2015 GSA Annual Meeting in Baltimore, Maryland, USA (1-4 November 2015)

Paper No. 7-14
Presentation Time: 11:30 AM

NEW PALEOMAGNETIC RESULTS FROM LADAKH, WESTERN HIMALAYA SUPPORT MULTI-STAGE COLLISION SCENARIO BETWEEN INDIA AND EURASIA


JAGOUTZ, Oliver, Earth, Atmospheric and Planetary Sciences Department, Massachusetts Institute of Technology, 77 Massachusetts Avenue, Cambridge, MA 02139, BAILEY, Elizabeth, Department of Earth, Atmospheric and Planetary Sciences, Massachusetts Institute of Technology, 77 Massachusetts Ave, Cambridge, MA 02139, WEISS, Benjamin P., Department of Earth, Atmospheric and Planetary Sciences, Massachusetts Institute of Technology, Building 54-724, Cambridge, MA 02139, EDDY, Michael P., Earth, Atmospheric and Planetary Sciences Department, Massachusetts Institute of Technology, Cambridge, MA 02139, ROYDEN, Leigh H., Dept. of Earth, Atmospheric and Planetary Sciences, Massachusetts Institute of Technology, Cambridge, MA 02139 and TIKOO, Sonia M., Division of Geological and Planetary Sciences, California Institute of Technology, Caltech 170-25, 1200 E. California Blvd, Pasadena, CA 91125, jagoutz@mit.edu

The Kohistan-Ladakh arc (KLA) separates India from Eurasia in the western Himalaya. Two conflicting hypotheses have been developed concerning the collision between India, the KLA, and Eurasia. In the classical model, the KLA is thought to have collided with Eurasia in the Cretaceous (~85-110 Ma), and, subsequently, India collided with Eurasia and the KLA at ~50 Ma along the Indus-Tsangpo suture. Alternatively, it has been proposed that India first collided with the KLA at ~50 Ma, and, subsequently, India and the KLA collided with Eurasia at ~40 Ma along the Shyok-Tsangpo suture zone. These different collision scenarios make distinct predictions for the absolute timing of the India-Eurasia collision. In the classical hypothesis, the KLA should have been located at ~20°N after collision with Eurasia, whereas the alternative model predicts that the KLA remained far removed form Eurasia, therefore south of ~20°N in the Paleo-Tethys until 50 Ma. We conducted a paleomagnetic study to test these two conflicting hypotheses by determining the paleolatitude of formation for a ~67-52 Ma sequence of the Khardung volcanics--a unit located in the Shyok-Nubra valley and overlying the KLA.

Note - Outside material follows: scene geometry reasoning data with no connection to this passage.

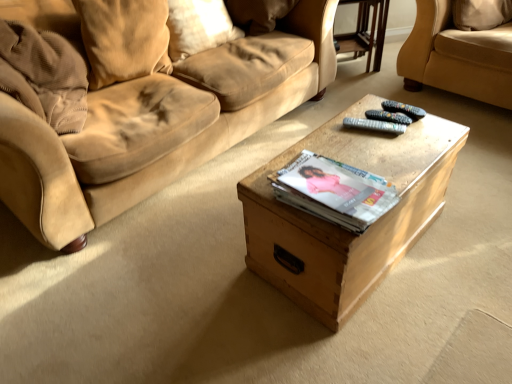 The height and width of the screenshot is (384, 512). Find the location of `vacant space that's between black plastic remote at center, which appears as the second remote when ordered from the bottom, and matte paper magazine at center`. vacant space that's between black plastic remote at center, which appears as the second remote when ordered from the bottom, and matte paper magazine at center is located at coordinates pyautogui.click(x=378, y=148). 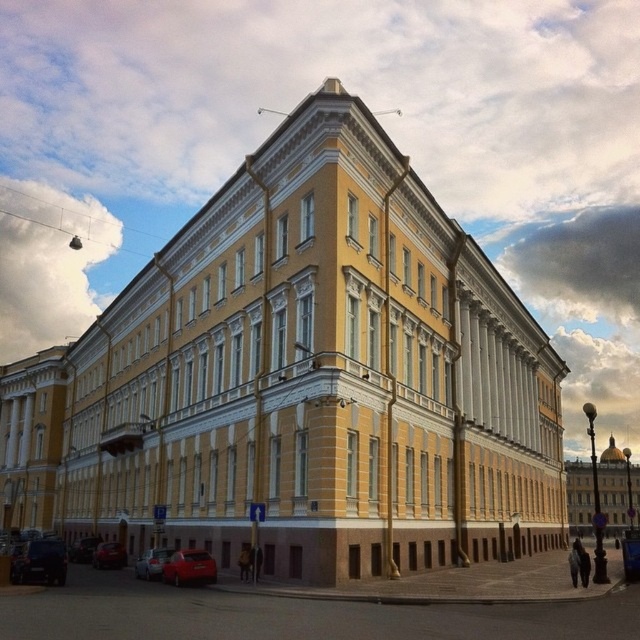 You are a delivery person needing to park a 2.5 meter wide truck between the matte red car at lower left and the metallic red car at lower left. Can you fit the truck between them?

The distance between the matte red car at lower left and the metallic red car at lower left is 14.47 meters. Since the truck is only 2.5 meters wide, there is more than enough space to park it between them. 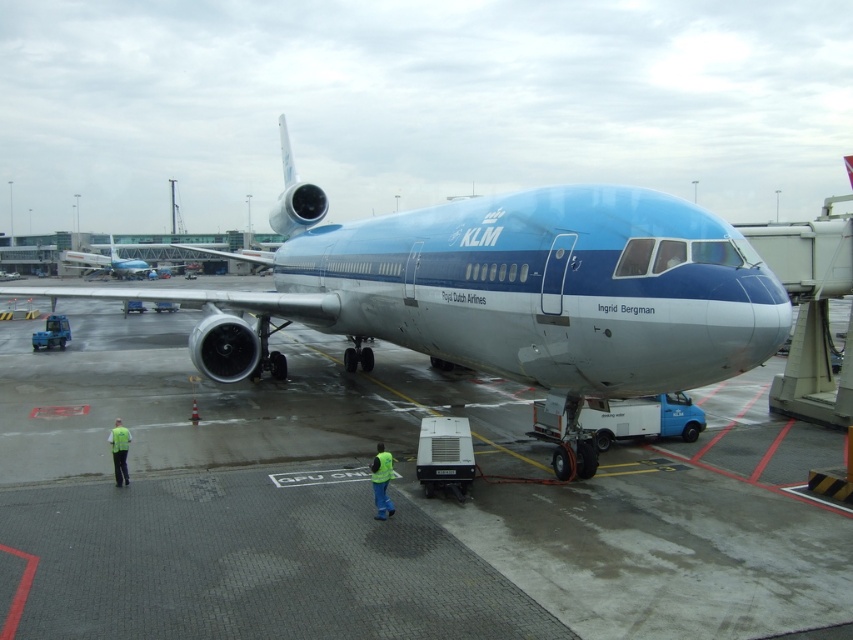 You are standing at the point with coordinates point (x=761, y=356) and want to walk to the point with coordinates point (x=328, y=602). According to the scene description, which direction should you face to walk towards your destination?

You should face forward because point (x=328, y=602) is in front of point (x=761, y=356).

You are a ground crew member who needs to access the yellow reflective vest at lower left. The metallic blue airplane at center is blocking your path. Can you walk around the airplane to reach the vest without going under it?

The metallic blue airplane at center is positioned over yellow reflective vest at lower left, meaning the vest is directly beneath the airplane. Therefore, you cannot walk around the airplane to reach the vest without going under it since the vest is already under the airplane. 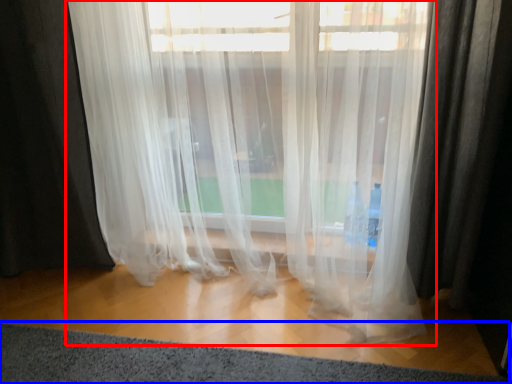 Question: Which object is closer to the camera taking this photo, curtain (highlighted by a red box) or doormat (highlighted by a blue box)?

Choices:
 (A) curtain
 (B) doormat

Answer: (B) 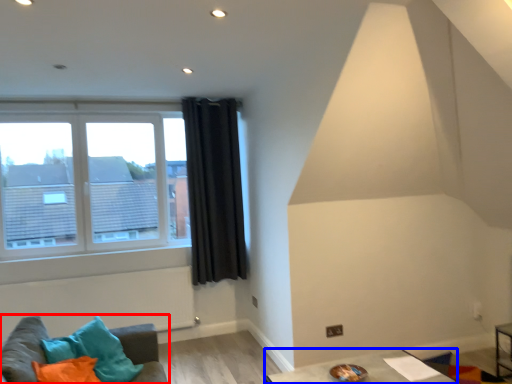 Question: Among these objects, which one is farthest to the camera, studio couch (highlighted by a red box) or table (highlighted by a blue box)?

Choices:
 (A) studio couch
 (B) table

Answer: (B) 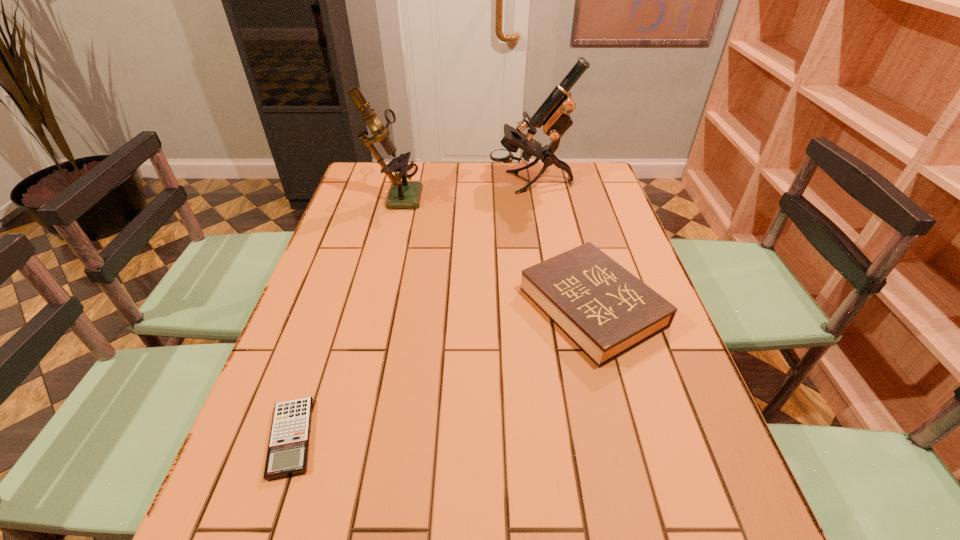 This screenshot has width=960, height=540. What are the coordinates of `vacant region at the right edge` in the screenshot? It's located at (676, 423).

Identify the location of blank area at the far right corner. (604, 186).

Identify the location of vacant space in between the hardback book and the right microscope. This screenshot has height=540, width=960. (561, 245).

This screenshot has height=540, width=960. I want to click on free space between the shortest object and the third tallest object, so click(442, 373).

The width and height of the screenshot is (960, 540). Find the location of `free space between the right microscope and the left microscope`. free space between the right microscope and the left microscope is located at coordinates (463, 189).

At what (x,y) coordinates should I click in order to perform the action: click on free spot between the hardback book and the left microscope. Please return your answer as a coordinate pair (x, y). The width and height of the screenshot is (960, 540). Looking at the image, I should click on (492, 251).

At what (x,y) coordinates should I click in order to perform the action: click on free space that is in between the third farthest object and the right microscope. Please return your answer as a coordinate pair (x, y). This screenshot has width=960, height=540. Looking at the image, I should click on (561, 245).

Locate an element on the screen. Image resolution: width=960 pixels, height=540 pixels. vacant space that's between the hardback book and the right microscope is located at coordinates (561, 245).

Identify the location of free area in between the nearest object and the right microscope. The height and width of the screenshot is (540, 960). (411, 310).

You are a GUI agent. You are given a task and a screenshot of the screen. Output one action in this format:
    pyautogui.click(x=<x>, y=<y>)
    Task: Click on the vacant space that's between the hardback book and the left microscope
    This screenshot has height=540, width=960.
    Given the screenshot: What is the action you would take?
    pyautogui.click(x=492, y=251) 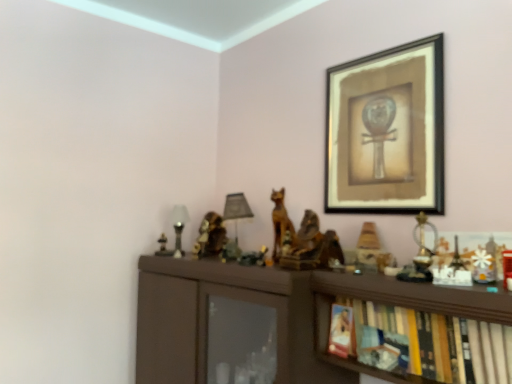 Question: Is matte glass table lamp at left, which ranks as the 2th table lamp in right-to-left order, at the left side of black matte picture frame at upper right?

Choices:
 (A) no
 (B) yes

Answer: (B)

Question: Is the position of matte glass table lamp at left, which ranks as the 2th table lamp in right-to-left order, less distant than that of black matte picture frame at upper right?

Choices:
 (A) yes
 (B) no

Answer: (B)

Question: Considering the relative positions of matte glass table lamp at left, which ranks as the 2th table lamp in right-to-left order, and black matte picture frame at upper right in the image provided, is matte glass table lamp at left, which ranks as the 2th table lamp in right-to-left order, to the right of black matte picture frame at upper right from the viewer's perspective?

Choices:
 (A) no
 (B) yes

Answer: (A)

Question: Considering the relative sizes of matte glass table lamp at left, which ranks as the 2th table lamp in right-to-left order, and black matte picture frame at upper right in the image provided, is matte glass table lamp at left, which ranks as the 2th table lamp in right-to-left order, taller than black matte picture frame at upper right?

Choices:
 (A) no
 (B) yes

Answer: (A)

Question: Can you confirm if matte glass table lamp at left, which ranks as the 2th table lamp in right-to-left order, is shorter than black matte picture frame at upper right?

Choices:
 (A) no
 (B) yes

Answer: (B)

Question: Is point (239, 205) closer or farther from the camera than point (176, 235)?

Choices:
 (A) closer
 (B) farther

Answer: (A)

Question: Considering the positions of matte black table lamp at center, the 2th table lamp positioned from the left, and matte glass table lamp at left, which ranks as the 2th table lamp in right-to-left order, in the image, is matte black table lamp at center, the 2th table lamp positioned from the left, taller or shorter than matte glass table lamp at left, which ranks as the 2th table lamp in right-to-left order,?

Choices:
 (A) tall
 (B) short

Answer: (A)

Question: Is matte black table lamp at center, the 2th table lamp positioned from the left, in front of or behind matte glass table lamp at left, which ranks as the 1th table lamp in left-to-right order, in the image?

Choices:
 (A) front
 (B) behind

Answer: (A)

Question: Is matte black table lamp at center, the 1th table lamp viewed from the right, wider or thinner than matte glass table lamp at left, which ranks as the 1th table lamp in left-to-right order?

Choices:
 (A) thin
 (B) wide

Answer: (B)

Question: In the image, is black matte picture frame at upper right on the left side or the right side of metallic gold statue at right, arranged as the 2th toy when viewed from the front?

Choices:
 (A) right
 (B) left

Answer: (B)

Question: Is point (372, 64) positioned closer to the camera than point (417, 259)?

Choices:
 (A) farther
 (B) closer

Answer: (A)

Question: From the image's perspective, is black matte picture frame at upper right positioned above or below metallic gold statue at right, arranged as the 3th toy when viewed from the left?

Choices:
 (A) below
 (B) above

Answer: (B)

Question: From a real-world perspective, is black matte picture frame at upper right above or below metallic gold statue at right, arranged as the 3th toy when viewed from the left?

Choices:
 (A) below
 (B) above

Answer: (B)

Question: In the image, is wooden figurine at center-right, the 2th toy in the left-to-right sequence, on the left side or the right side of wooden statue at center?

Choices:
 (A) left
 (B) right

Answer: (B)

Question: Choose the correct answer: Is wooden figurine at center-right, which is counted as the third toy, starting from the right, inside wooden statue at center or outside it?

Choices:
 (A) outside
 (B) inside

Answer: (A) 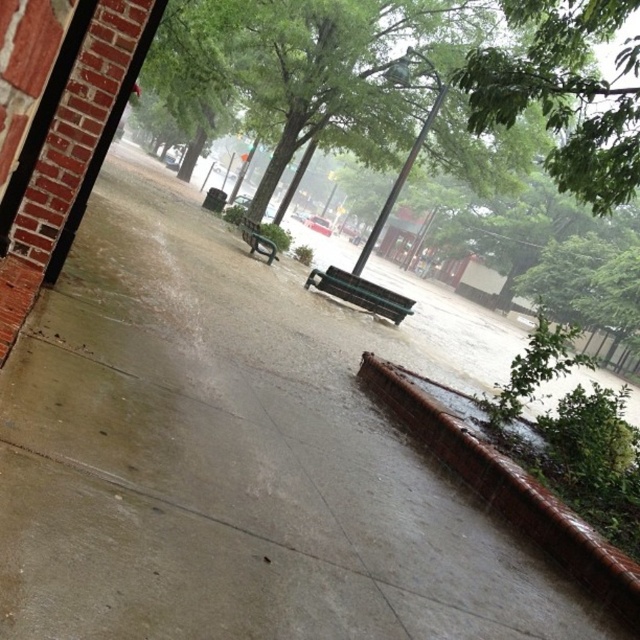 Is point (557, 77) more distant than point (257, 236)?

No.

Is point (545, 42) closer to viewer compared to point (256, 241)?

Yes, point (545, 42) is in front of point (256, 241).

Where is `green leafy tree at upper center`? green leafy tree at upper center is located at coordinates (564, 93).

Between point (397, 394) and point (340, 288), which one is positioned behind?

Point (340, 288)

Which is more to the left, brown textured curb at lower right or green matte bench at center?

Positioned to the left is green matte bench at center.

Describe the element at coordinates (506, 486) in the screenshot. I see `brown textured curb at lower right` at that location.

The height and width of the screenshot is (640, 640). Identify the location of brown textured curb at lower right. (506, 486).

Can you confirm if brown textured curb at lower right is positioned above metallic green bench at center?

No, brown textured curb at lower right is not above metallic green bench at center.

Does brown textured curb at lower right have a smaller size compared to metallic green bench at center?

Incorrect, brown textured curb at lower right is not smaller in size than metallic green bench at center.

The width and height of the screenshot is (640, 640). Identify the location of brown textured curb at lower right. (506, 486).

You are a GUI agent. You are given a task and a screenshot of the screen. Output one action in this format:
    pyautogui.click(x=<x>, y=<y>)
    Task: Click on the brown textured curb at lower right
    Image resolution: width=640 pixels, height=640 pixels.
    Given the screenshot: What is the action you would take?
    pyautogui.click(x=506, y=486) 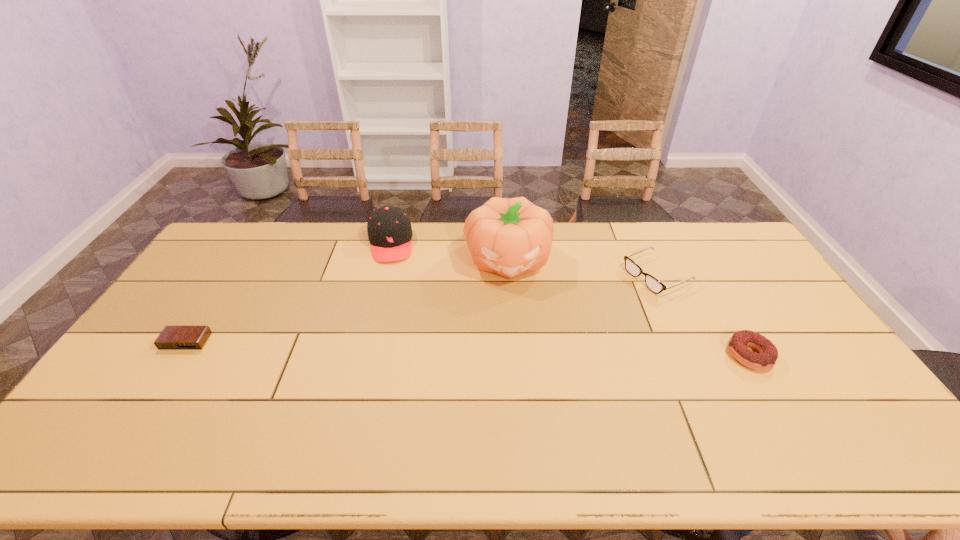 What are the coordinates of `free space on the desktop that is between the leftmost object and the doughnut and is positioned on the carved face of the third object from left to right` in the screenshot? It's located at (516, 349).

This screenshot has width=960, height=540. Identify the location of free space on the desktop that is between the shortest object and the doughnut and is positioned on the front-facing side of the spectacles. (488, 349).

The height and width of the screenshot is (540, 960). Find the location of `vacant space on the desktop that is between the shortest object and the doughnut and is positioned on the front-facing side of the second tallest object`. vacant space on the desktop that is between the shortest object and the doughnut and is positioned on the front-facing side of the second tallest object is located at coordinates (397, 346). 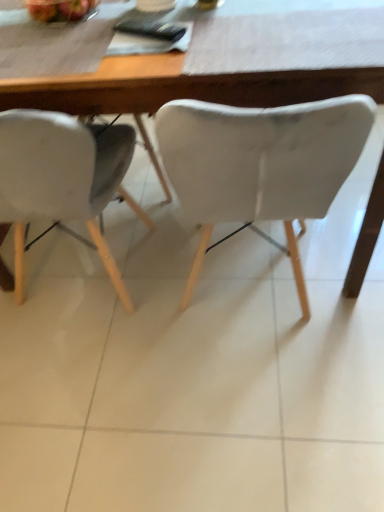 Question: Can you confirm if white matte chair at center, the first chair viewed from the right, is smaller than shiny red apple at upper left?

Choices:
 (A) yes
 (B) no

Answer: (B)

Question: Is white matte chair at center, the second chair when ordered from left to right, bigger than shiny red apple at upper left?

Choices:
 (A) no
 (B) yes

Answer: (B)

Question: Does white matte chair at center, the second chair when ordered from left to right, have a greater width compared to shiny red apple at upper left?

Choices:
 (A) yes
 (B) no

Answer: (A)

Question: Is white matte chair at center, the second chair when ordered from left to right, oriented away from shiny red apple at upper left?

Choices:
 (A) yes
 (B) no

Answer: (B)

Question: Is white matte chair at center, the second chair when ordered from left to right, outside of shiny red apple at upper left?

Choices:
 (A) yes
 (B) no

Answer: (A)

Question: Could you tell me if white matte chair at center, the first chair viewed from the right, is turned towards shiny red apple at upper left?

Choices:
 (A) yes
 (B) no

Answer: (B)

Question: Does wooden table at center have a smaller size compared to shiny red apple at upper left?

Choices:
 (A) yes
 (B) no

Answer: (B)

Question: Is wooden table at center looking in the opposite direction of shiny red apple at upper left?

Choices:
 (A) no
 (B) yes

Answer: (A)

Question: Would you say wooden table at center is a long distance from shiny red apple at upper left?

Choices:
 (A) yes
 (B) no

Answer: (B)

Question: Does wooden table at center come behind shiny red apple at upper left?

Choices:
 (A) yes
 (B) no

Answer: (B)

Question: Is wooden table at center beside shiny red apple at upper left?

Choices:
 (A) no
 (B) yes

Answer: (A)

Question: Is wooden table at center completely or partially outside of shiny red apple at upper left?

Choices:
 (A) yes
 (B) no

Answer: (A)

Question: Does white matte chair at left, marked as the 1th chair in a left-to-right arrangement, have a lesser height compared to wooden table at center?

Choices:
 (A) no
 (B) yes

Answer: (A) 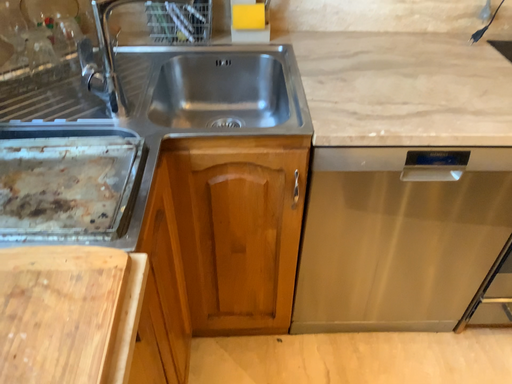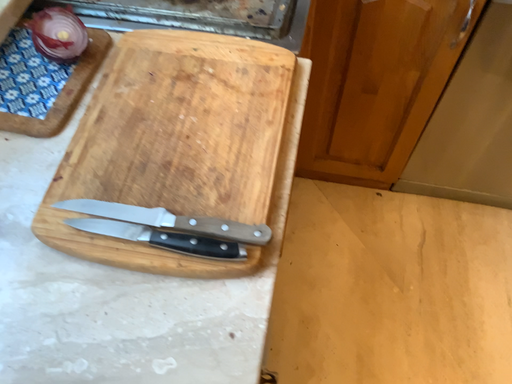 Question: Which way did the camera rotate in the video?

Choices:
 (A) rotated upward
 (B) rotated downward

Answer: (B) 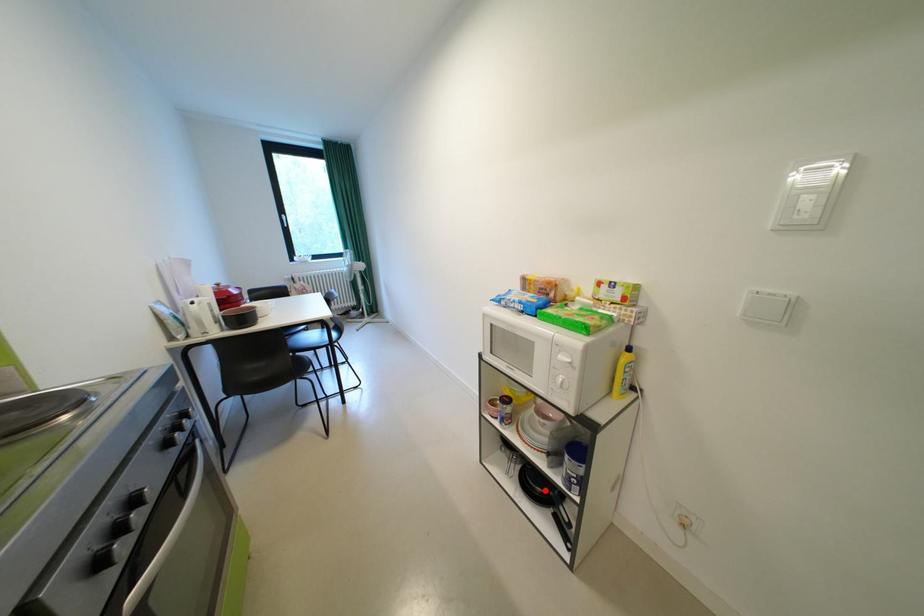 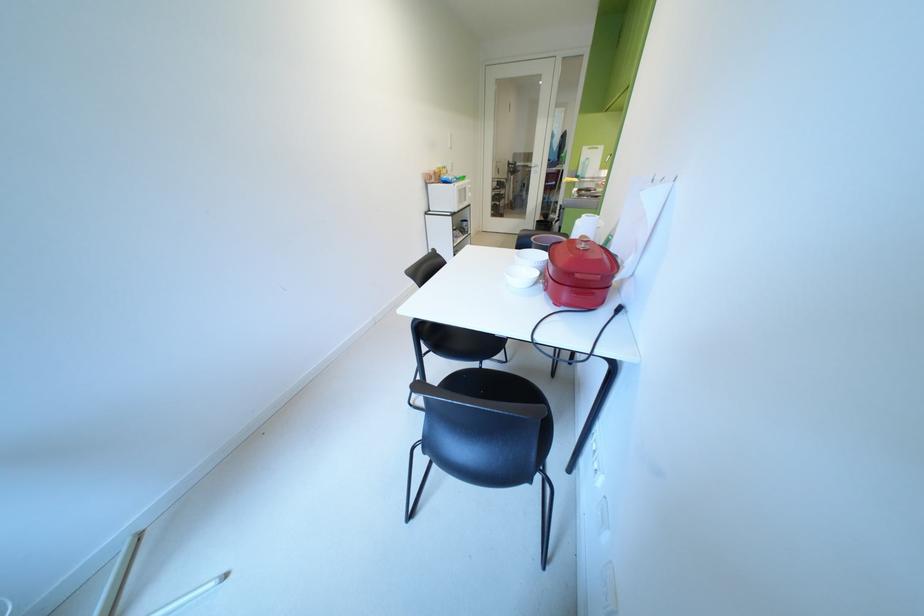 Question: I am providing you with two images of the same scene from different viewpoints. A red point is marked on the first image. Can you still see the location of the red point in image 2?

Choices:
 (A) Yes
 (B) No

Answer: (B) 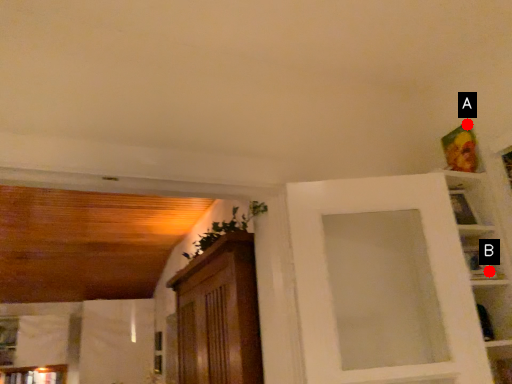 Question: Two points are circled on the image, labeled by A and B beside each circle. Which point is closer to the camera taking this photo?

Choices:
 (A) A is closer
 (B) B is closer

Answer: (B) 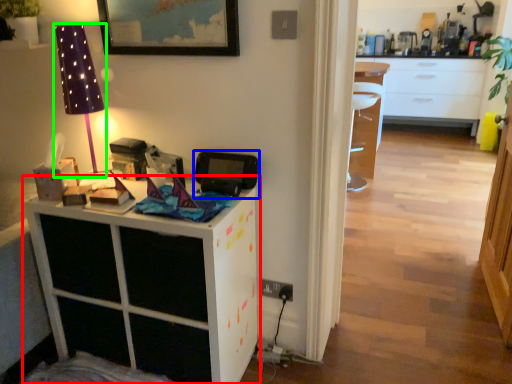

Samples were collected at four sites. During stepwise thermal demagnetization, samples from all four sites contained co-directional high-temperature (HT) magnetization components persisting to the magnetite Curie temperature of 580°C or greater. A baked contact test at one site suggests that these HT magnetizations predate dike intrusion and bedding tilt, indicating that the HT components likely reflect primary magnetization. The average of the HT site mean directions implies a paleolatitude of 5°N.

Our results preclude the possibility that the KLA collided with Eurasia at ~ 20°N in the Cretaceous. Instead, they support the hypothesis that the KLA initially collided with India at ~ 50 Ma in the equatorial region of the Tethyan ocean.